TO DO:
Reproduce exactly the line that contains "ভুক্তভোগী জিতু মিয়া জানান, তিনি দীর্ঘদিন বিদ" and all lines that follow it in the records below, ending with the last one.

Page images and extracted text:
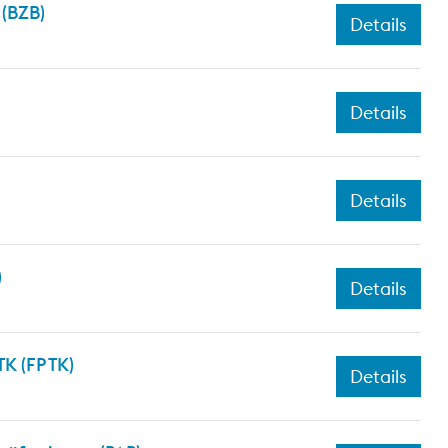
 (BZB)
Details
Details
Details
)
Details
K (FP TK)
Details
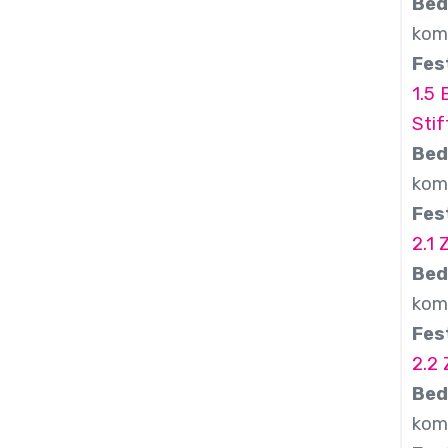
Bed
kom
Fes
1.5
Sti
Bed
kom
Fes
2.1
Bed
komb
Fes
2.2
Bed
komb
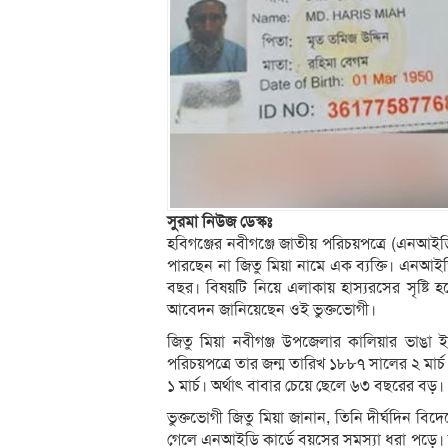
সুরমা নিউজ ডেস্কঃ
হবিগঞ্জের নবীগঞ্জে জাতীয় পরিচয়পত্রে (এনআইডি)
পারছেন না জিতু মিয়া নামে এক ব্যক্তি। এনআই
বছর। বিষয়টি নিয়ে এলাকায় হাস্যরসের সৃষ্ট
আবেদন জানিয়েছেন ওই ভুক্তভোগী।
জিতু মিয়া নবীগঞ্জ উপজেলার কালিয়ার ভাঙা ইউনি
পরিচয়পত্রে তার জন্ম তারিখ ১৮৮৭ সালের ২ মার্চ
১ মার্চ। অর্থাৎ বাবার চেয়ে ছেলে ৬৩ বছরের বড়।
ভুক্তভোগী জিতু মিয়া জানান, তিনি দীর্ঘদিন বিদ
গেলে এনআইডি কার্ডে বয়সের সমস্যা ধরা পড়ে। জন্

TASK SOLUTION:
ভুক্তভোগী জিতু মিয়া জানান, তিনি দীর্ঘদিন বিদ
গেলে এনআইডি কার্ডে বয়সের সমস্যা ধরা পড়ে। জন্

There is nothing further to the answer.